More Auckland pet owners are turning to "doggie daycare" options that offer door-to-door service and activities including agility and search and retrieval classes.
Dog care services said they have to turn away business as demand rises.
Angela Beer owns Pets and Pats, a boutique doggie daycare facility that services Ponsonby, Herne Bay and central Auckland.
She said her business has increased 50 per cent since she opened it in 2012, and she still cannot keep up with the demand. Her team of five collect clients' canines in a "school bus" and take them to dog- friendly parks around the city.
"It's like doing PE at school, we do agility and search and retrieval training.
"They are mentally and physically stimulated in a safe environment."
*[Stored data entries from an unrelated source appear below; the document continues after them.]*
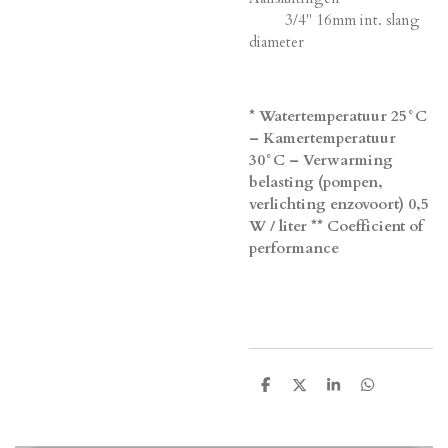
3/4" 16mm int. slang
diameter
* Watertemperatuur 25°C
– Kamertemperatuur
30°C – Verwarming
belasting (pompen,
verlichting enzovoort) 0,5
W / liter ** Coefficient of
performance
D
D
S
D
e
e
h
e
l
e
a
l
e
l
r
e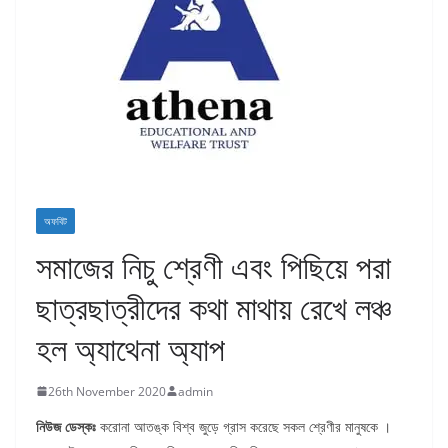
অফবিট
সমাজের নিচু শ্রেণী এবং পিছিয়ে পরা
ছাত্রছাত্রীদের কথা মাথায় রেখে লঞ্চ
হল অ্যাথেনা অ্যাপ
26th November 2020
admin
নিউজ ডেস্কঃ
করোনা আতঙ্ক বিশ্ব জুড়ে গ্রাস করেছে সকল শ্রেণীর মানুষকে ।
Emma Feenstra, of Titirangi, is looking to take on new staff at her service, 4-Legged Fun.
"There has definitely been a growing trend," she said.
"I don't do any marketing or advertising but I find that my business has been growing."
Mrs Beer said some of her clients would spend around $500 a week on their dog and that covered dog walking, grooming, vet bills and food.
A trend to delay having children was also a factor, she said.
"We also see people who have not had a baby so the dog has been the baby, but suddenly they have a baby and say, 'well, I can't be unfair to the dog', so they get a nanny for the dog."
Ms Feenstra said people wanted the best for their pets.
"People get dogs because they enjoy walking them every day. For a lot of my clients it's not about them being unable to walk them - it's about the dogs getting something that sort of breaks up their day for them."
Despite the price tag, daycare pays off for time-poor owners
Auckland lawyer Marie Dyhrberg cannot guarantee she will be able to walk her dogs each day, so books them into doggie daycare three times a week. Two of her dogs join two belonging to a colleague.
"They hear the van around the corner, God knows how they do, and start going crazy ... by the time the person comes through the gate they are just going berserk.
"They hop out in the van with their little mates and do all sorts of things. They have their little school mates just like kids at school do. They just love seeing each other. They still have to have their manners and they get taught how to do things right ... they go to places that are really safe."
The group attend Pets and Pats at a combined cost of about $1000 a month, Ms Dyhrberg said. "I am really busy and it just takes the pressure off. If something crops up ... it takes the pressure off me because I do think that dogs have to get out every day and also they have to socialise with other people and other dogs."